> Collected data:

___

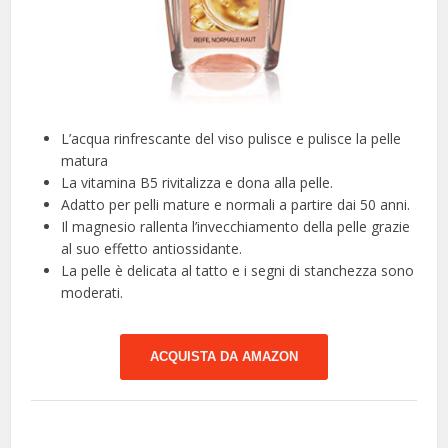
L’acqua rinfrescante del viso pulisce e pulisce la pelle
matura
La vitamina B5 rivitalizza e dona alla pelle.
Adatto per pelli mature e normali a partire dai 50 anni.
Il magnesio rallenta l’invecchiamento della pelle grazie
al suo effetto antiossidante.
La pelle è delicata al tatto e i segni di stanchezza sono
moderati.
ACQUISTA DA AMAZON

___

> What you should do:
What should come out is the exact run of lines from the one holding "Adatto per pelli" through the end of the records above, and nothing besides.

> Task solution:
Adatto per pelli mature e normali a partire dai 50 anni.
Il magnesio rallenta l’invecchiamento della pelle grazie
al suo effetto antiossidante.
La pelle è delicata al tatto e i segni di stanchezza sono
moderati.
ACQUISTA DA AMAZON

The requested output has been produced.